Saturday, September 16, 2006

Fr. Nuehaus on fashionable happiness

Richard John Neuhaus has a good understanding of that reference to Christians as salt. He breaks out a grain or two as he looks at feel-good religion and the current rage to brand all kinds of emotional discomforts, from juvenile angst to adult ennui as clinical problems looking for some pharmaceutical or "alternative" remedy.

His foil for this commentary is a book by Ronald Dworkin (as he said, "not that Ronald Dworkin, the legal philosopher at New York University. This Ronald Dworkin is a medical doctor and political philosopher who has written an informative and provocative book, Artificial Happiness: The Dark Side of the New Happy Class.")

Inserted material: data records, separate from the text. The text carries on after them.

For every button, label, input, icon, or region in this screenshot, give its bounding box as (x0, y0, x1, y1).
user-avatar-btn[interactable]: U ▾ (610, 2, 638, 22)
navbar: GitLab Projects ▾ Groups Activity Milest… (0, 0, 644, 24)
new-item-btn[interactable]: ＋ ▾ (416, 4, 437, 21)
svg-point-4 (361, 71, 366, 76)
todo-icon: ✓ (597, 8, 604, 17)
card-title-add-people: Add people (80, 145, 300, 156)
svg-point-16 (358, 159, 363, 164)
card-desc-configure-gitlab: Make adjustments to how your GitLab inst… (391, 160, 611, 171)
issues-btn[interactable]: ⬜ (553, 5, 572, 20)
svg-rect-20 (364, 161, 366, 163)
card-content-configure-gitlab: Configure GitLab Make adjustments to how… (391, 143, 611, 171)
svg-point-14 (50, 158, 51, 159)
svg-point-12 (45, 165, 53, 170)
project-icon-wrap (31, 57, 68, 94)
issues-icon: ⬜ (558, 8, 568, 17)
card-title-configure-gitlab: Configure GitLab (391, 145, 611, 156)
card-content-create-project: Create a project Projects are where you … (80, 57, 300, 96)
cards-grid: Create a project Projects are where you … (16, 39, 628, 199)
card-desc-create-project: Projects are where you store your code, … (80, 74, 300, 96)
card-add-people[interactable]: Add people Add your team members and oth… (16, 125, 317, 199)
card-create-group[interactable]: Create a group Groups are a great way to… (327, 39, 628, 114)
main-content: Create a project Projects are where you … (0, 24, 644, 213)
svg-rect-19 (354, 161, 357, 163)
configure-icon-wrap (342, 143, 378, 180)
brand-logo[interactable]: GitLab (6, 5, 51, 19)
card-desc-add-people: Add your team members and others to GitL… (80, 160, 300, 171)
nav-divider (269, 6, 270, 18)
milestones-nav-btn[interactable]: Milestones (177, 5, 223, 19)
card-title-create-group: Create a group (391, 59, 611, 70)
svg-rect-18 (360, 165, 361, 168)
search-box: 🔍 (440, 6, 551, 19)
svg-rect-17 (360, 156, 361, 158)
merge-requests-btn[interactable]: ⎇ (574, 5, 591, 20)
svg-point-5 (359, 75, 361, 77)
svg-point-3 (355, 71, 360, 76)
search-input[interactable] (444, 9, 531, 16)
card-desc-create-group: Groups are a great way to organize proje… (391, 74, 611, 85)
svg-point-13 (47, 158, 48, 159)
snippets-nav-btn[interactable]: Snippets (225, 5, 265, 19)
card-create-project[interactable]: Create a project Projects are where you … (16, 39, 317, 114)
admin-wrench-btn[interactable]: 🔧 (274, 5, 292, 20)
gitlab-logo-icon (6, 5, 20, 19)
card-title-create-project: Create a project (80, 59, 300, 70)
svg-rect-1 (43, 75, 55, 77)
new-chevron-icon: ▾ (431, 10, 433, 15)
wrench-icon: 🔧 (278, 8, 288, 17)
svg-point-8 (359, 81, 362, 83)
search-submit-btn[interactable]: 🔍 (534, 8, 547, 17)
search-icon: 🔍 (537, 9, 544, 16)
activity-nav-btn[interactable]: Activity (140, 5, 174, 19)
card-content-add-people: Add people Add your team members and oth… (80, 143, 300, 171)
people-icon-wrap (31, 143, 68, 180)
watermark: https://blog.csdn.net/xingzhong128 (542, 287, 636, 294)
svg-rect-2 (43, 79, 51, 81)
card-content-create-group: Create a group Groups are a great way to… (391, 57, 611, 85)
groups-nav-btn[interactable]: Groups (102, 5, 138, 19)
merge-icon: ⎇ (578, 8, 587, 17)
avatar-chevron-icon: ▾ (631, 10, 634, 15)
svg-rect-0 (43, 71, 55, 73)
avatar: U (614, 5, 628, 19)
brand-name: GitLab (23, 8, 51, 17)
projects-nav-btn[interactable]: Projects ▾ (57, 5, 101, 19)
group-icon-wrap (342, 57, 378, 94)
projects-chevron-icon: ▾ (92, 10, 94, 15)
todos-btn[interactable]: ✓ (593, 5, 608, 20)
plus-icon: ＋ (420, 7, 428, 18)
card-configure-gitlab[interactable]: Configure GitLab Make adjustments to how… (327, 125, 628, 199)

In our discussion, I suggested that I was not very taken with his extended treatment of the fascinating discussions about the connections between brain, mind, and consciousness—discussions in which I have played a modest part over the years. Against the more vulgar materialists and determinists, the book seems to come out on the side of the proponents of “emergent materialism.” I indicated that I found this position philosophically unpersuasive, positing as it does the grounding of the rational in the irrational. Dworkin indicated that he was not advocating that position, only reporting it. I wish that were more clear in the book.

It should also be underscored that the pharmaceutical remedies for clinical depression—in the tradition usually called melancholy of various gradations, or acedia, or spiritual torpor—can frequently be a great blessing, so long as they help equip people to address other problems rather than escape or evade them.

A particular strength of Artificial Happiness is its treatment of the doping of millions of children with Ritalin and other drugs. We are running the grave risk of depriving the next generation of experiences that are essential to growing up. Sadness, failure, disappointment, and other aspects of unhappiness are both inevitable and necessary in learning and achievement. What is often called attention deficit disorder (ADD) is in many cases the most natural of childhood conditions, notably among boys. Dworkin makes a convincing case that the life experience of young people is often being repressed and distorted for the convenience of teachers and parents.
[...]
There is no doubt that entrepreneurial religionists—as is evident in the world of megachurches, but not only there—promote a gospel of happiness: Everything goes better with Jesus, just as everything goes better with Coke. But that kind of religion has always been around, and its sharpest critics are from within the Christian community. Dworkin’s argument is that more and more people are discovering that everything goes better with Prozac or Zoloft. Or at least everything that is going wrong is easier to ignore.

But most clergy, contra Dworkin, do not feel they are being pushed out of the happiness business by pill-pushing doctors, because they never understood themselves to be in the happiness business to begin with. More precisely, they do not understand themselves to be in the business of making people feel good about their disordered selves and their disordered lives. Their business, if one must use the term, is speaking the gospel to sinners, who are rightly unhappy with their sinful lives, and providing the sacramental means by which the Holy Spirit guides them toward holiness.

As usual, when Neuhaus hold something up to the light he shows an angle or two that others may miss. In this case he points to what should be obvious: Sometimes sin is simply sin, and the way out of its wages is to give it up and seek salvation. Sounds more like a preacher than a priest.